The data:

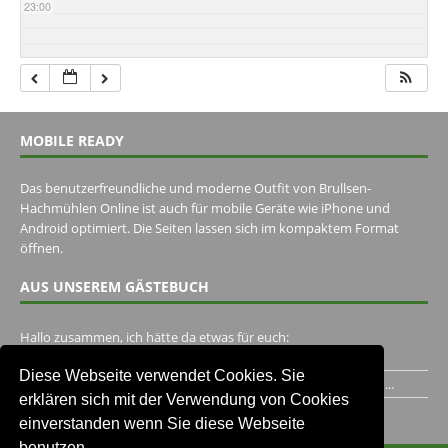
23:00
MOBILE READY
Das benutzerfreundliche und moderne Outfit von Brullsen-
Hachmühlen Online ist auch für mobile Geräte wie iPhone und
Android optimiert. Die Seiten lassen sich im kompaktem Format
öffnen.
AUS UNSEREM GÄSTEBUCH
Hallo zusammen, ich hätte da etwas für euch:
https://www.youtube.com/watch?v=eBAI339HHck Gruß,...
Diese Webseite verwendet Cookies. Sie
Ich habe ein Jahr im Gasthaus Hugo Pape verbracht..Habe ihn...
erklären sich mit der Verwendung von Cookies
Unser Gästebuch besuchen
einverstanden wenn Sie diese Webseite
benutzen.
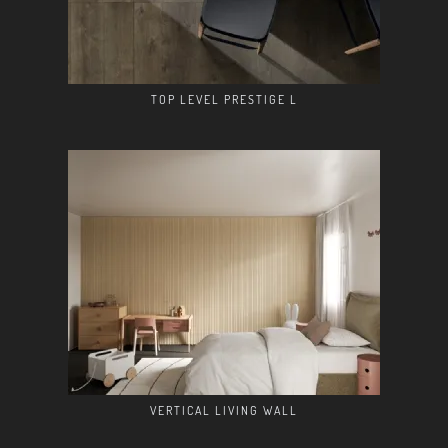
TOP LEVEL PRESTIGE L
VERTICAL LIVING WALL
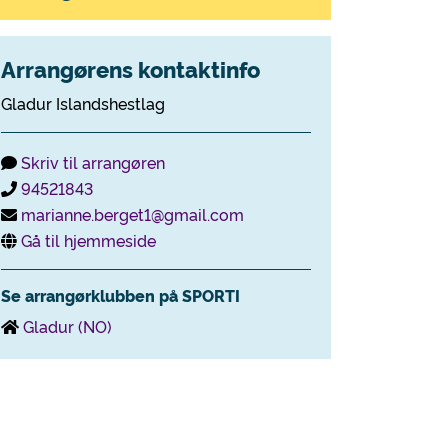
Arrangørens kontaktinfo
Gladur Islandshestlag
Skriv til arrangøren
94521843
marianne.berget1@gmail.com
Gå til hjemmeside
Se arrangørklubben på SPORTI
Gladur (NO)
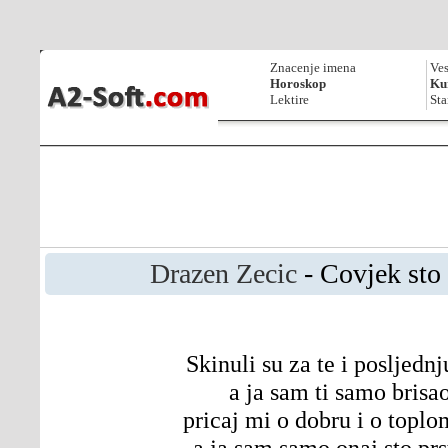
Znacenje imena
Ves
Horoskop
Kur
Lektire
Sta
Drazen Zecic
- Covjek sto 
Skinuli su za te i posljedn
a ja sam ti samo brisa
pricaj mi o dobru i o topl
a ja sam samo onaj sto prs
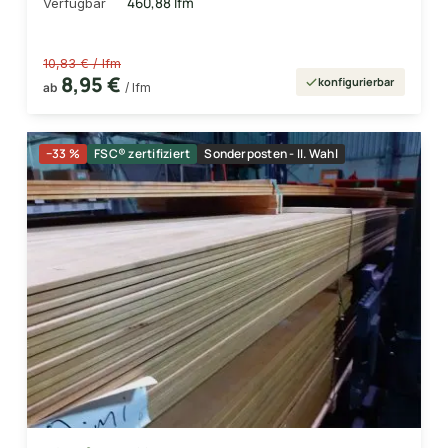
460,88 lfm
Verfügbar
10,83 € / lfm
8,95 €
konfigurierbar
ab
/ lfm
−33 %
FSC® zertifiziert
Sonderposten - II. Wahl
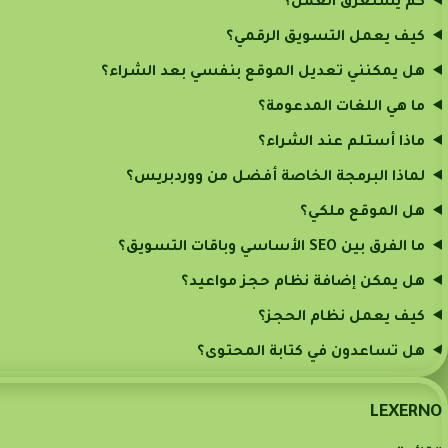
كم يستغرق العمل؟
كيف يعمل التسويق الرقمي؟
هل يمكنني تعديل الموقع بنفسي بعد الشراء؟
ما هي اللغات المدعومة؟
ماذا أستلم عند الشراء؟
لماذا البرمجة الخاصة أفضل من ووردبريس؟
هل الموقع ملكي؟
ما الفرق بين SEO الأساسي وباقات التسويق؟
هل يمكن إضافة نظام حجز مواعيد؟
كيف يعمل نظام الحجز؟
هل تساعدون في كتابة المحتوى؟
LEXERNO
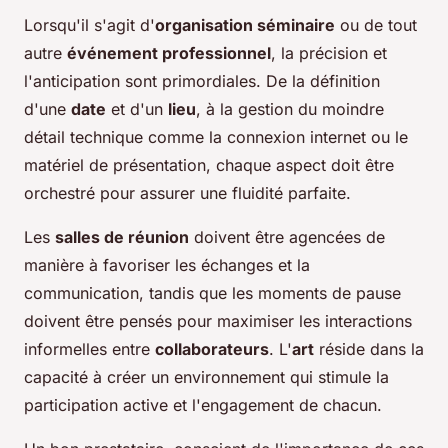
Lorsqu'il s'agit d'
organisation séminaire
ou de tout
autre
événement professionnel
, la précision et
l'anticipation sont primordiales. De la définition
d'une
date
et d'un
lieu
, à la gestion du moindre
détail technique comme la connexion internet ou le
matériel de présentation, chaque aspect doit être
orchestré pour assurer une fluidité parfaite.
Les
salles de réunion
doivent être agencées de
manière à favoriser les échanges et la
communication, tandis que les moments de pause
doivent être pensés pour maximiser les interactions
informelles entre
collaborateurs
. L'
art
réside dans la
capacité à créer un environnement qui stimule la
participation active et l'engagement de chacun.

Exercise: Search the listing for the word "نظام" and return each line that holds it.

Response to the exercise:
هل يمكن إضافة نظام حجز مواعيد؟
كيف يعمل نظام الحجز؟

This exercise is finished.